InnoDB’s internal optimizations include disk prefetch (predictable reading when reading data from disk), adaptive hashing (automatically creating hash indexes in memory to speed up reads) and insert buffers that speed up inserts.

2. MyISAM

In mysql5.1 and earlier, MyISAM is the default storage engine. Provides a number of features, including full-text indexing, compression, spatial functions, etc., but does not support transaction and row-level locking, and there is a serious problem with the inability to safely recover after a crash.

MyISAM’s data tables are stored in three files on disk. Table structure definitions are stored in.frm, table data is stored in.myd, and table indexes are stored in.myi. Table data and table indexes are in different files, so MyISAM indexes are non-clustered indexes. And MyISAM can store the total number of rows of table data.

MyISAM table supports data compression. After the table is created and the data is imported, the MyISAM table can be compressed without modification. Compression command: Myisampack. Compression of tables can greatly reduce disk space, thus reducing disk I/O and improving query performance. And the data in the compressed table is single-row compression, so single-row reading does not need to decompress the entire table.

3. Memory

The data of the storage engine is stored in Memory, so if the server restarts, the data will be lost, but the table structure will still exist.

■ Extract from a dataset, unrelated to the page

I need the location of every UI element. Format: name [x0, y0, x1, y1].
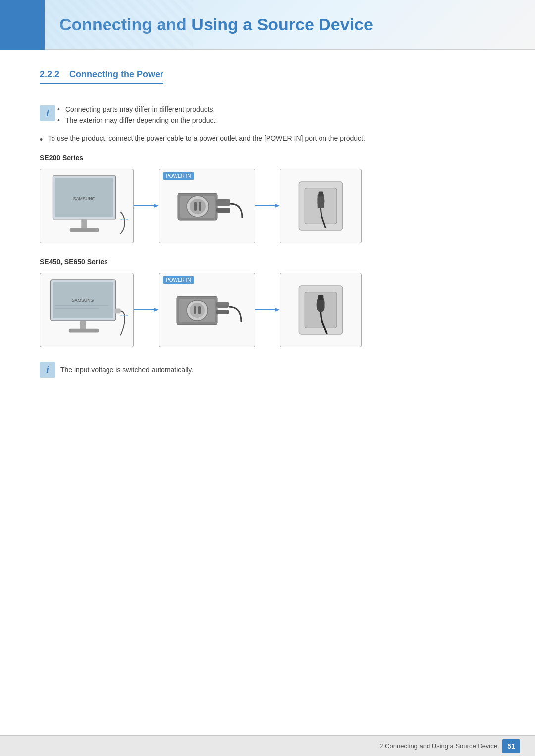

Memory defaults to hash indexes, so queries are fast. Memory tables are table level locked, so concurrent write performance is low. Columns of type BLOB or TEXT are not supported, and the length of each row is fixed, so even if a VARCHar column is specified, the actual storage will be converted to char, resulting in a waste of memory.

If you need to use a temporary table to hold intermediate results during a mysql query, the internal temporary table is a Memory table. If the intermediate results are too large for the Memory table or contain BLOB or TEXT fields, the temporary table will be converted to a MyISAM table.

How do you choose a storage engine?

  • Transactions: Currently only Innodb supports transactions perfectly.
  • Backup: Only Innodb has a free online hot backup solution, mysqldump is not an online hot backup solution, it requires locking the data.
  • Crash recovery: MyISAM has a much higher probability of data corruption due to system crashes than Innodb, and the recovery rate is not as fast as Innodb.
  • Specific features: If you need to cluster indexes, you need to choose InnoDB storage engine, if you need to use geospatial search, you need to choose MyisAM.

There are many storage engines for mysql, among which InnoDB is the most widely used and default storage engine. If there is no special requirement, InnoDB can be used by default.